Councilwoman Teri Casso, the council chair, was incensed Thursday night after she got wind of the voicemail and soon afterward drafted the motion of censure. The motion doesn’t affect Robert’s legal status as a council member, but, if adopted, would constitute a public rebuke for his behavior.

“I am just so disappointed that member of our team would be spoken to like Cinnamon was spoken to. It was just wholly inappropriate,” Casso said.

The proposed motion accuses Robert of violating “the very rules which the Ascension Parish Council has mandated its employees to follow” and publicly censures him for “said action in treating parish employees in a unprofessional and discourteous manner.”  

Cinnamon McKey has been council secretary for more than eight years. She declined to comment Friday, but verified the message was Robert’s and that it had come from his cell number.

WBRZ-TV first published the audio recording and Casso’s censure plans on Friday afternoon. The Advocate has independently obtained a copy but made an editorial decision not to publish it online.

Casso added that the parish administration has also ended Robert’s access to the council secretary’s office inside the government complex in Gonzales. Access is controlled through electronic passes. 

It’s not clear when the council will consider Casso’s motion. Casso’s husband went to the hospital Friday with troubling breathing due to COVID-19. He is improving, but the councilwoman said she believes she may have the virus also and have to quarantine for 14 days. She is awaiting results of her own test.

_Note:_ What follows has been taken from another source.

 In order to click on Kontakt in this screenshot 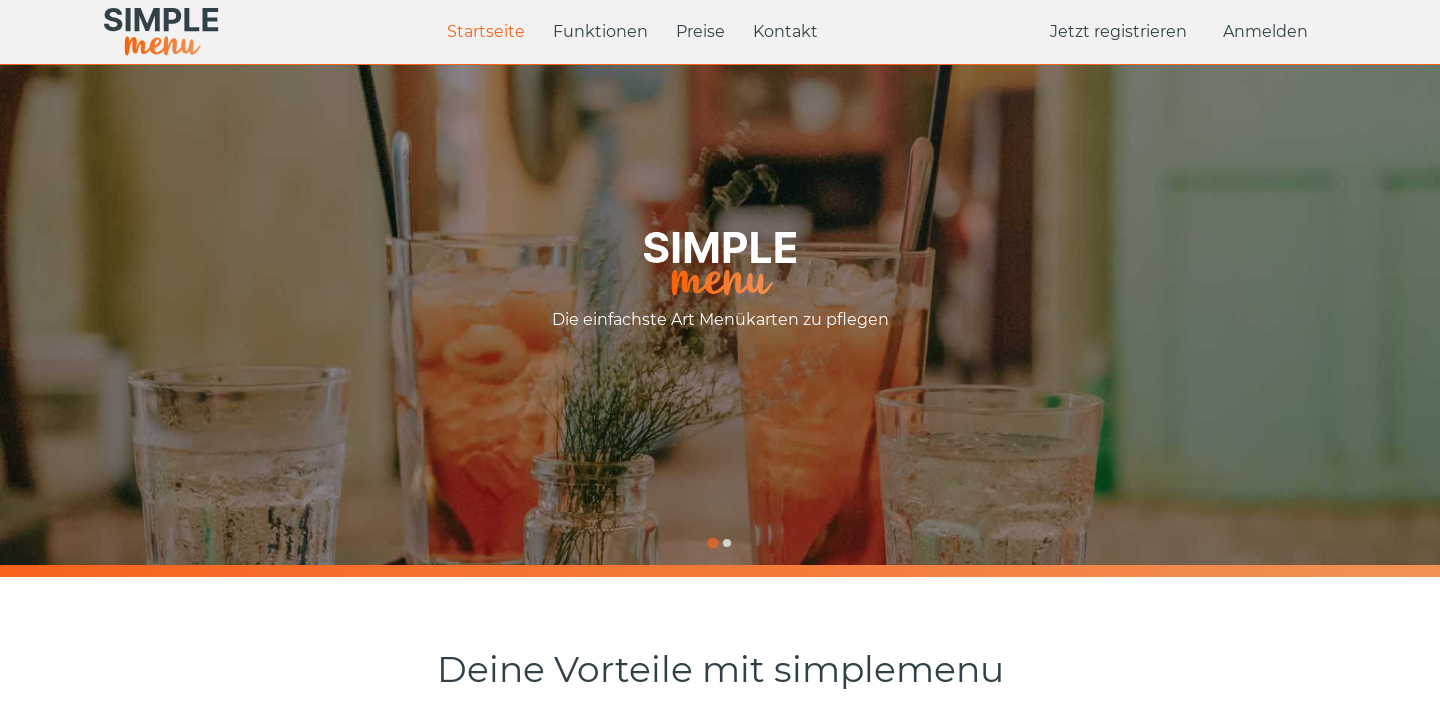 , I will do `click(785, 31)`.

In any case, Casso doesn’t believe she would be able to attend a meeting Thursday in Donaldsonville where the motion could be first considered. The full council meets later this month in Gonzales.

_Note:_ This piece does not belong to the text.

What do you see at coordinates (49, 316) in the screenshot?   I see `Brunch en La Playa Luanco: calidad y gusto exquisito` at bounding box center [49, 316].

Robert’s immediate and extended family are prominent figures in local Republican politics and the parish business community, and some family companies have had contracts with parish government for years.

Robert said he believes his letter should have been read out loud in the meeting in addition to being placed into the record so his constituents would know where he stood on the neighborhood project. Robert, who was on vacation at the time of the meeting, said similar letters have been read out loud in the past.

But he said he was wrong to take his frustration out on McKey and said he believes Casso improperly prevented the letter from being read.

“It was a mistake. I shouldn’t have done it,” he added.

Casso said she had the letter entered into the record but not read out loud because the council also wasn’t reading emails from members the public unable to attend the meeting due the viral outbreak.

Robert added that he believed he was threatened in the conversation with McKey’s husband but that he understood why and doesn’t plan to pursue the issue any further.

Sheriff Bobby Webre said he has talked with Robert about the conversation and heard a recording of it but didn’t believe the words constituted a threat.

Webre said McKey’s husband could be heard saying that “‘if you talk to my wife like that again, there could be trouble,’ or something of that nature.”

Webre said those comments were “absolutely not” a threat but rather some advice.

“OK, don’t talk like that again,” the sheriff said.

Robert said he won’t let something like this happen again.

“I’m confident I can do so,” he said.